Neck shooting a black bear with my .243, I'll take that shot! Up until a week ago I thought the same as you Brian.


----------



## Mattuk (Oct 16, 2010)

Antlerz22 said:


> Ahhh so thats the caliber of your sweet Sako Forrester! and yes I hope a bear eats her pets or her lol


No its a CZBruno 601ZKK.


----------



## bones44 (Jan 7, 2011)

Brians awake now !!


----------



## Antlerz22 (Apr 18, 2011)

Ok do you own a Sako, that I THOUGHT I saw in the picture on a fallow deer with the diffuser on? Or is specifically the .243 the CZBruno? Because I posted earlier on one of your pictures.


----------



## Mattuk (Oct 16, 2010)

Its the same rifle.


----------



## Antlerz22 (Apr 18, 2011)

Thats uncanny because a Sako has the little fox/bear looking icon on the bottom of the grip stock and the end cap on stock forend, looks the same as well as the checkering. Ok I'll take your word for it, ssigh thought I saw an old friend there. How does the diffuser work for you, does it slightly muffle the blast or what?


----------



## youngdon (Mar 10, 2010)

The .243 would definitly be enough gun, with the right bullet, and a steady hand of course. Unless or untill you run into brown bear or Grizzly country. The thing with bears is that they will many times run *to* the thing that caused them pain, not away from it and when they get to it they mean to inflict some pain of their own. So you had better shoot well or run fast.


----------



## Mattuk (Oct 16, 2010)

youngdon said:


> The .243 would definitly be enough gun, with the right bullet, and a steady hand of course. Unless or untill you run into brown bear or Grizzly country. The thing with bears is that they will many times run *to* the thing that caused them pain, not away from it and when they get to it they mean to inflict some pain of their own. So you had better shoot well or run fast.

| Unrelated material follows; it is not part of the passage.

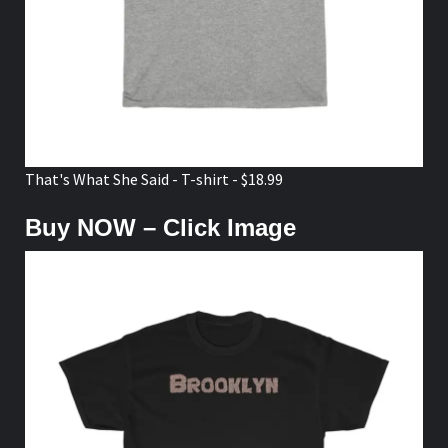
That's What She Said - T-shirt - $18.99
Buy NOW – Click Image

I'll stick to the blacks with a .243 I think Don! I shoot a 100gr at everything.


----------



## Mattuk (Oct 16, 2010)

Antlerz22 said:


> Thats uncanny because a Sako has the little fox/bear looking icon on the bottom of the grip stock and the end cap on stock forend, looks the same as well as the checkering. Ok I'll take your word for it, ssigh thought I saw an old friend there. How does the diffuser work for you, does it slightly muffle the blast or what?


Its a bruno has been for over 10 years and will continue to be as well!

The sound moderator helps balance the rifle and takes the loud crack out of the shot so when neck shooting a second or third deer can be taken.


----------



## youngdon (Mar 10, 2010)

Mattuk said:


> I'll stick to the blacks with a .243 I think Don! I shoot a 100gr at everything.


Good idea.....unless you want to help grow a tree somewhere.


----------



## Mattuk (Oct 16, 2010)

No I've planted over 50,000 trees so far in my life I don't need one to be remembered by!


----------